Febrile neutropenia was noted in 4 patients; 63 cycles were administered (Table 4). A response rate of 55% (15 of 27 patients) was documented, with stable disease being achieved in an additional 5 patients.
Recently, Early and colleagues reported preliminary results from a phase I/II trial in patients with stage IIIB and IV non-small-cell lung cancer who received escalating doses of vinorelbine (15 to 37.5 mg/m²) administered intravenously over 10 minutes followed by a 1-hour intravenous infusion of docetaxel, 50 mg/m². The cycle was repeated every 2 weeks. Patients also received prophylactic G-CSF support and dexamethasone(Drug information on dexamethasone) premedication.
Two episodes of febrile neutropenia were noted in the 83 cycles administered. Antitumor activity has been noted in 5 of the 17 patients enrolled to date in this ongoing study.

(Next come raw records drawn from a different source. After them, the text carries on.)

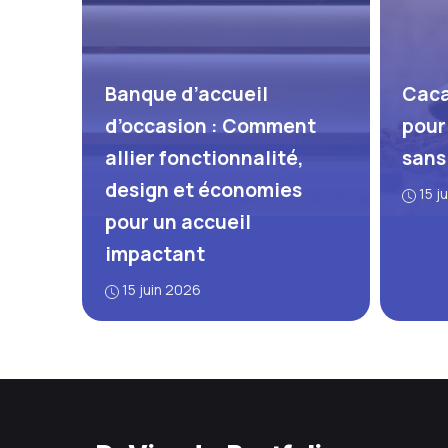
Banque d’accueil
Caca
d’occasion : Comment
pour
allier fonctionnalité,
sans
design et économies
15 j
pour un accueil
impactant
15 juin 2026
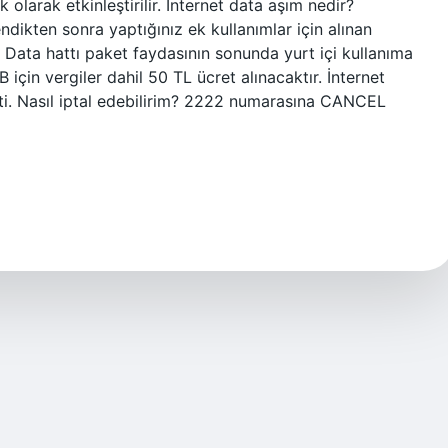
olarak etkinleştirilir. İnternet data aşım nedir?
kendikten sonra yaptığınız ek kullanımlar için alınan
i? Data hattı paket faydasının sonunda yurt içi kullanıma
için vergiler dahil 50 TL ücret alınacaktır. İnternet
keti. Nasıl iptal edebilirim? 2222 numarasına CANCEL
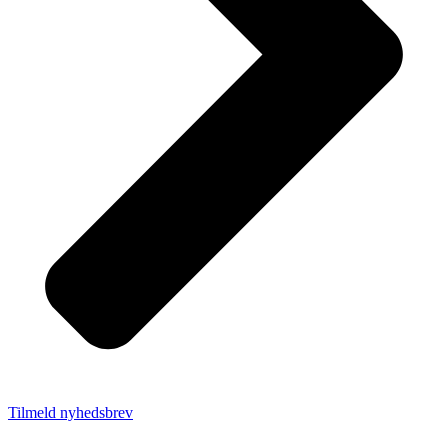
Tilmeld nyhedsbrev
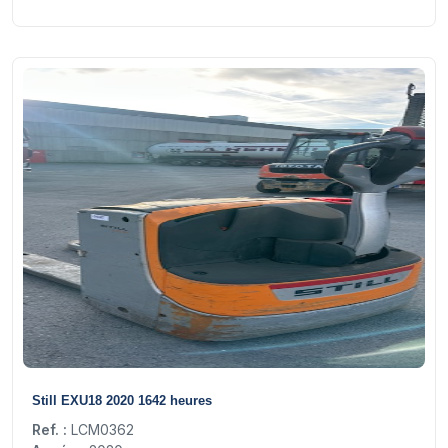
7
Still EXU18 2020 1642 heures
Ref. :
LCM0362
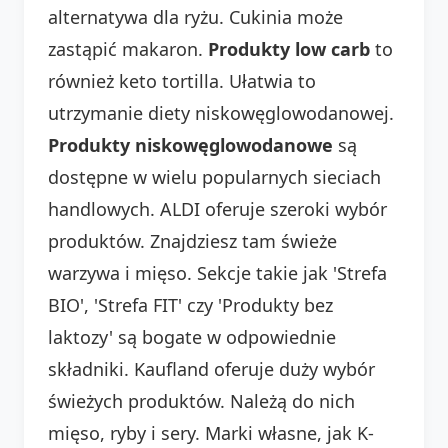
alternatywa dla ryżu. Cukinia może
zastąpić makaron.
Produkty low carb
to
również keto tortilla. Ułatwia to
utrzymanie diety niskowęglowodanowej.
Produkty niskowęglowodanowe
są
dostępne w wielu popularnych sieciach
handlowych. ALDI oferuje szeroki wybór
produktów. Znajdziesz tam świeże
warzywa i mięso. Sekcje takie jak 'Strefa
BIO', 'Strefa FIT' czy 'Produkty bez
laktozy' są bogate w odpowiednie
składniki. Kaufland oferuje duży wybór
świeżych produktów. Należą do nich
mięso, ryby i sery. Marki własne, jak K-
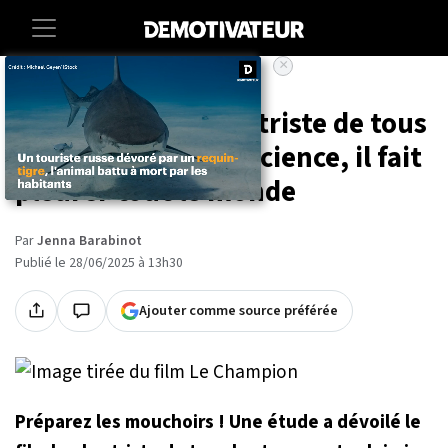
×
Accueil
Entertainment
Cinema
Voici le film le plus triste de tous
les temps selon la science, il fait
pleurer tout le monde
Par
Jenna Barabinot
Publié le 28/06/2025 à 13h30
Ajouter comme source préférée
Préparez les mouchoirs ! Une étude a dévoilé le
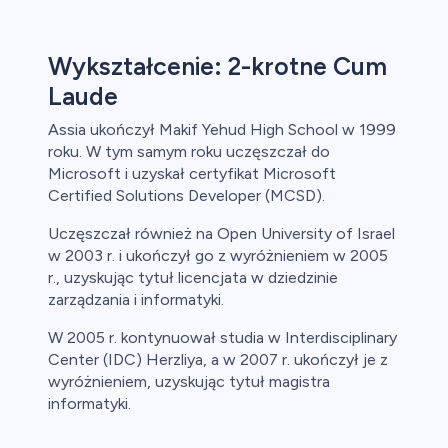
Wykształcenie: 2-krotne Cum
Laude
Assia ukończył Makif Yehud High School w 1999
roku. W tym samym roku uczęszczał do
Microsoft i uzyskał certyfikat Microsoft
Certified Solutions Developer (MCSD).
Uczęszczał również na Open University of Israel
w 2003 r. i ukończył go z wyróżnieniem w 2005
r., uzyskując tytuł licencjata w dziedzinie
zarządzania i informatyki.
W 2005 r. kontynuował studia w Interdisciplinary
Center (IDC) Herzliya, a w 2007 r. ukończył je z
wyróżnieniem, uzyskując tytuł magistra
informatyki.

The optimal regimen for the combination of docetaxel and vinorelbine in patients with non-small-cell lung cancer remains to be determined. A number of preliminary studies of this combination have had encouraging results in terms of efficacy as well as tolerability. Future studies need to address the role of supportive therapy with G-CSF and whether dose intensification with a docetaxel/vinorelbine regimen can be achieved in patients with non-small-cell lung cancer.